▶ _RECORDS FOR THIS EXERCISE_
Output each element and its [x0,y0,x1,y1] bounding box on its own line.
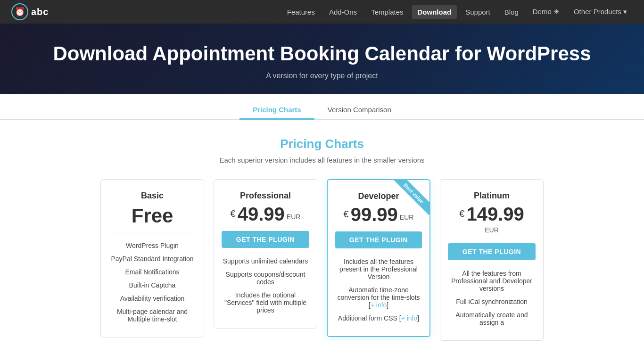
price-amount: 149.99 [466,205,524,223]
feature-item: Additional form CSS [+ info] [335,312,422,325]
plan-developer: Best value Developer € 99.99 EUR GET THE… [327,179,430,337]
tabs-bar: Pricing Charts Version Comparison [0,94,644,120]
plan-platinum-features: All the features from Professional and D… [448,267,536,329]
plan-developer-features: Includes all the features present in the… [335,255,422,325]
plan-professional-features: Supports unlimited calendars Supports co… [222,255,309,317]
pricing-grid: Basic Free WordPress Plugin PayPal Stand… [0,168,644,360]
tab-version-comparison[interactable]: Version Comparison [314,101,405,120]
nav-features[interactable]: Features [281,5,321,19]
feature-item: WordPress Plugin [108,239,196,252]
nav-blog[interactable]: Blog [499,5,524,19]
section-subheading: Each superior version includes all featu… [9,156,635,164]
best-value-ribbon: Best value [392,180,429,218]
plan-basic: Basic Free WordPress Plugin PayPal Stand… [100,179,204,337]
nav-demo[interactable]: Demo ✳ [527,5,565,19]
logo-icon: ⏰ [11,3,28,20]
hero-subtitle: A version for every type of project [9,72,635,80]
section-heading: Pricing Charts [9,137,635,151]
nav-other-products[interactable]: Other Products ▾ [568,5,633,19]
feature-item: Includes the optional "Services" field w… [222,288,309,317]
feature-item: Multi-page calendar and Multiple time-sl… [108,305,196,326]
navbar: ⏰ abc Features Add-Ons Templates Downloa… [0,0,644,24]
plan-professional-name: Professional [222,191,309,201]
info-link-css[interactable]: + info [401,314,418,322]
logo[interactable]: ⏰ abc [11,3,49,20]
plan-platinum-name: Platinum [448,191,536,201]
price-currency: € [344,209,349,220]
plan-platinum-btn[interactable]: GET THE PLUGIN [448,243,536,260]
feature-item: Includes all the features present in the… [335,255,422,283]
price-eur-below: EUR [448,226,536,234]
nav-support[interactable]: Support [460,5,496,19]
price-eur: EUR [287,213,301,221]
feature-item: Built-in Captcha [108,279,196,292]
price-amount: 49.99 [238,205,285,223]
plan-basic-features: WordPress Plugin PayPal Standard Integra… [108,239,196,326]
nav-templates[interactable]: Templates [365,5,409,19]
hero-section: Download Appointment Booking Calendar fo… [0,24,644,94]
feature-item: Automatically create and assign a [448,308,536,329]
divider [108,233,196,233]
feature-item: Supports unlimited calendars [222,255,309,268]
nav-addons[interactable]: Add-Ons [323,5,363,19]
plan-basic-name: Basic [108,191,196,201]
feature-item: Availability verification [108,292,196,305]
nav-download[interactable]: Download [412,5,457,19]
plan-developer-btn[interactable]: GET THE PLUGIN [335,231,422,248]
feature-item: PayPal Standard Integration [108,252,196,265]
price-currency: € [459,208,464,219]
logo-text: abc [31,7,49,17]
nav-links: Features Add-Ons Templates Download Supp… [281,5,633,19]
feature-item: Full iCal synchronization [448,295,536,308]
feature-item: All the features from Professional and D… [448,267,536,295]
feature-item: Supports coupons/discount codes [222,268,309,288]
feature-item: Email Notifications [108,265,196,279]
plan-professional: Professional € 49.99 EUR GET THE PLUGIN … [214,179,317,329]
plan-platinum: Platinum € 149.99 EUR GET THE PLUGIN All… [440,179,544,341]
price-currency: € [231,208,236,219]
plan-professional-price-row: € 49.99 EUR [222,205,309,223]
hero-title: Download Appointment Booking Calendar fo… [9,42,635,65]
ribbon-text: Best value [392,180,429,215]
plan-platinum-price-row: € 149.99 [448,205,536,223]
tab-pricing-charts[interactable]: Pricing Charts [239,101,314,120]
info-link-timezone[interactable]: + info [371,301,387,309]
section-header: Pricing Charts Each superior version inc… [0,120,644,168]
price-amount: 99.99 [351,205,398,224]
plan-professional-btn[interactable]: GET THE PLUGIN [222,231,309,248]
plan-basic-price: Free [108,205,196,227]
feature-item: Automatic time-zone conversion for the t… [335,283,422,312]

▶ _REQUIRED ACTION_
In your copy, restate the data above word for word but leave out any picture.

▶ _PROBLEM SOLUTION_
Output each element and its [x0,y0,x1,y1] bounding box on its own line.
price-amount: 149.99 [466,205,524,223]
feature-item: Additional form CSS [+ info] [335,312,422,325]
plan-developer: Best value Developer € 99.99 EUR GET THE… [327,179,430,337]
tabs-bar: Pricing Charts Version Comparison [0,94,644,120]
plan-platinum-features: All the features from Professional and D… [448,267,536,329]
plan-developer-features: Includes all the features present in the… [335,255,422,325]
plan-professional-features: Supports unlimited calendars Supports co… [222,255,309,317]
pricing-grid: Basic Free WordPress Plugin PayPal Stand… [0,168,644,360]
tab-version-comparison[interactable]: Version Comparison [314,101,405,120]
nav-features[interactable]: Features [281,5,321,19]
feature-item: WordPress Plugin [108,239,196,252]
nav-blog[interactable]: Blog [499,5,524,19]
section-subheading: Each superior version includes all featu… [9,156,635,164]
best-value-ribbon: Best value [392,180,429,218]
plan-basic: Basic Free WordPress Plugin PayPal Stand… [100,179,204,337]
nav-demo[interactable]: Demo ✳ [527,5,565,19]
logo-icon: ⏰ [11,3,28,20]
hero-subtitle: A version for every type of project [9,72,635,80]
section-heading: Pricing Charts [9,137,635,151]
nav-other-products[interactable]: Other Products ▾ [568,5,633,19]
feature-item: Includes the optional "Services" field w… [222,288,309,317]
feature-item: Multi-page calendar and Multiple time-sl… [108,305,196,326]
navbar: ⏰ abc Features Add-Ons Templates Downloa… [0,0,644,24]
plan-professional-name: Professional [222,191,309,201]
info-link-css[interactable]: + info [401,314,418,322]
logo[interactable]: ⏰ abc [11,3,49,20]
plan-platinum-name: Platinum [448,191,536,201]
price-currency: € [344,209,349,220]
plan-platinum-btn[interactable]: GET THE PLUGIN [448,243,536,260]
feature-item: Includes all the features present in the… [335,255,422,283]
price-eur-below: EUR [448,226,536,234]
nav-support[interactable]: Support [460,5,496,19]
price-eur: EUR [287,213,301,221]
feature-item: Built-in Captcha [108,279,196,292]
price-amount: 49.99 [238,205,285,223]
plan-basic-features: WordPress Plugin PayPal Standard Integra… [108,239,196,326]
nav-templates[interactable]: Templates [365,5,409,19]
hero-section: Download Appointment Booking Calendar fo… [0,24,644,94]
feature-item: Automatically create and assign a [448,308,536,329]
divider [108,233,196,233]
feature-item: Supports unlimited calendars [222,255,309,268]
nav-addons[interactable]: Add-Ons [323,5,363,19]
plan-basic-name: Basic [108,191,196,201]
feature-item: Availability verification [108,292,196,305]
nav-download[interactable]: Download [412,5,457,19]
plan-developer-btn[interactable]: GET THE PLUGIN [335,231,422,248]
feature-item: PayPal Standard Integration [108,252,196,265]
price-currency: € [459,208,464,219]
logo-text: abc [31,7,49,17]
nav-links: Features Add-Ons Templates Download Supp… [281,5,633,19]
feature-item: Full iCal synchronization [448,295,536,308]
feature-item: All the features from Professional and D… [448,267,536,295]
feature-item: Supports coupons/discount codes [222,268,309,288]
feature-item: Email Notifications [108,265,196,279]
plan-professional: Professional € 49.99 EUR GET THE PLUGIN … [214,179,317,329]
plan-platinum: Platinum € 149.99 EUR GET THE PLUGIN All… [440,179,544,341]
price-currency: € [231,208,236,219]
plan-professional-price-row: € 49.99 EUR [222,205,309,223]
hero-title: Download Appointment Booking Calendar fo… [9,42,635,65]
ribbon-text: Best value [392,180,429,215]
plan-platinum-price-row: € 149.99 [448,205,536,223]
tab-pricing-charts[interactable]: Pricing Charts [239,101,314,120]
info-link-timezone[interactable]: + info [371,301,387,309]
section-header: Pricing Charts Each superior version inc… [0,120,644,168]
price-amount: 99.99 [351,205,398,224]
plan-professional-btn[interactable]: GET THE PLUGIN [222,231,309,248]
plan-basic-price: Free [108,205,196,227]
feature-item: Automatic time-zone conversion for the t… [335,283,422,312]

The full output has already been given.